Они сидели у камина в "запасном" кабинете наместника - там, где он не хранил яды, самые ценные документы и письма; в кабинете для посторонних. Трещал огонь; свечи медленно оплывали в серебряном канделябре на столе. Менестрель играл и пел стоя (ему вообще сложно было подолгу сидеть на месте), а сам наместник утопал в мягком кресле, раз в несколько минут стабильно сжимая зубы от боли в боку.

Менестрель улыбнулся в ответ.

– И правда. Видимо, стоит подобрать нечто более... осеннее?
и он вопросительно пробежался пальцами по струнам, взяв печальный аккорд.

Менестреля звали Нальдо, но, как и многие странствующие музыканты, он предпочитал представляться прозвищем. Прозвище с кезоррианского наместник перевести не смог, и менестрель с готовностью просветил: в говоре его родного селения так называют синюю кобру - редкую змею, что водится только в западном Кезорре, в Малых горах. Особенно много таких, по его словам, было на берегах дивного озера Вигония, огромного, как маленькое море. Наместника кольнула алчность коллекционера: он мельком слышал о синей кобре, но пока не сумел её заполучить. Прискорбно, конечно, хоть сейчас и не до этого.
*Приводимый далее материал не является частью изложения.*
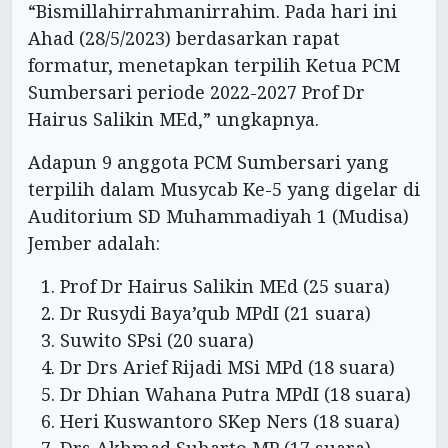
“Bismillahirrahmanirrahim. Pada hari ini
Ahad (28/5/2023) berdasarkan rapat
formatur, menetapkan terpilih Ketua PCM
Sumbersari periode 2022-2027 Prof Dr
Hairus Salikin MEd,” ungkapnya.
Adapun 9 anggota PCM Sumbersari yang
terpilih dalam Musycab Ke-5 yang digelar di
Auditorium SD Muhammadiyah 1 (Mudisa)
Jember adalah:
Prof Dr Hairus Salikin MEd (25 suara)
Dr Rusydi Baya’qub MPdI (21 suara)
Suwito SPsi (20 suara)
Dr Drs Arief Rijadi MSi MPd (18 suara)
Dr Dhian Wahana Putra MPdI (18 suara)
Heri Kuswantoro SKep Ners (18 suara)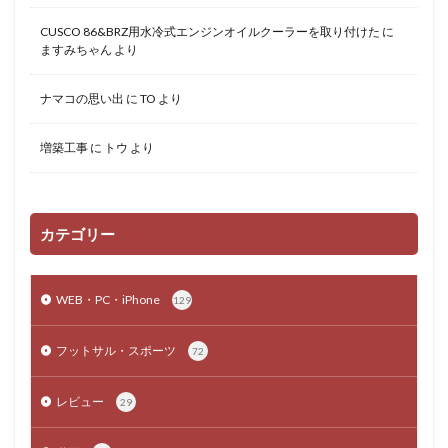
CUSCO 86&BRZ用水冷式エンジンオイルクーラーを取り付けた
に
ますみちゃん
より
ナマコの思い出
に
TO
より
増築工事
に
トウ
より
カテゴリー
WEB・PC・iPhone
129
フットサル・スポーツ
72
レビュー
29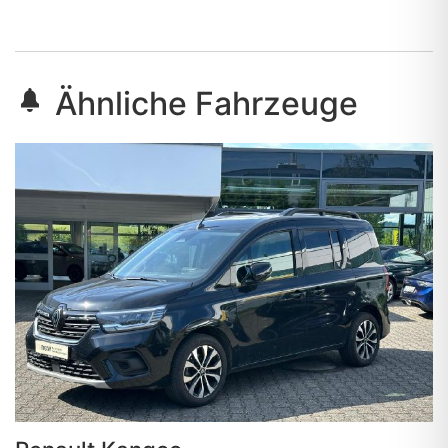
Ähnliche Fahrzeuge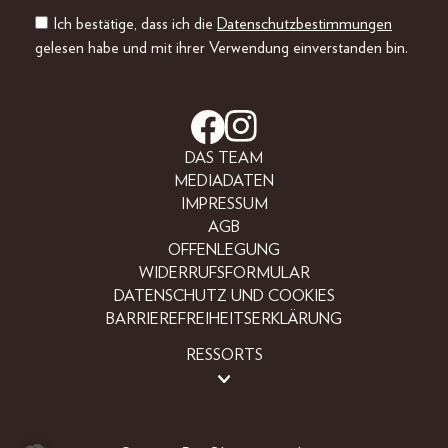
Ich bestätige, dass ich die
Datenschutzbestimmungen
gelesen habe und mit ihrer Verwendung einverstanden bin.
DAS TEAM
MEDIADATEN
IMPRESSUM
AGB
OFFENLEGUNG
WIDERRUFSFORMULAR
DATENSCHUTZ UND COOKIES
BARRIEREFREIHEITSERKLÄRUNG
RESSORTS
BEAUTY
FASHION
LIFESTYLE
И ещё наместник не мог взять в толк, как этому светлому мальчику могло прийти в голову взять столь кровожадное имя. Странно. Компенсация за то, что осталось невоплощённым?..

– Видимо, - сказал он.
– Хотя в Вашей стране, похоже, в любое время года поют о любви.
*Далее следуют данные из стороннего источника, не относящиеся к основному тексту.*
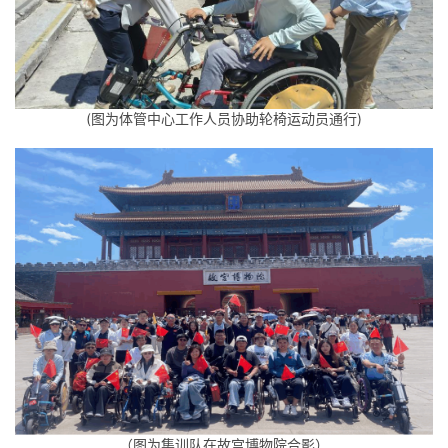
(图为体管中心工作人员协助轮椅运动员通行)
（图为集训队在故宫博物院合影）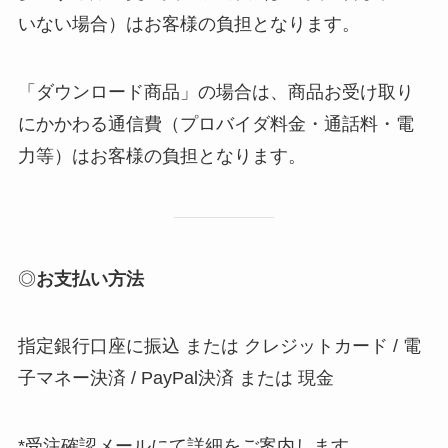
いない場合）はお客様の負担となります。
「ダウンロード商品」の場合は、商品お受け取り
にかかわる通信費（プロバイダ料金・通話料・電
力等）はお客様の負担となります。
◎
お支払い方法
指定銀行口座に振込 または クレジットカード / 電
子マネー決済 / PayPal決済 または 現金
*受注確認メールにて詳細をご案内します。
Менестрель хихикнул и пренебрежительно встряхнул кистью.

– Да уж, иногда мы невыносимы, верно?
– он посмотрел на лиру; вскоре тёмные глаза потускнели, а улыбка померкла. Вспышка молнии снаружи отдалась укусом в правом боку; наместник незаметно пересел так, чтобы надёжнее опираться на подушку. Молния так близко - как бы не ударила в сад резиденции или вообще в сам его кабинет. Смертельно больной, убитый молнией... По-своему забавно.
– Однако у меня есть и более трагические песни. О судьбе нашей Вианты, например.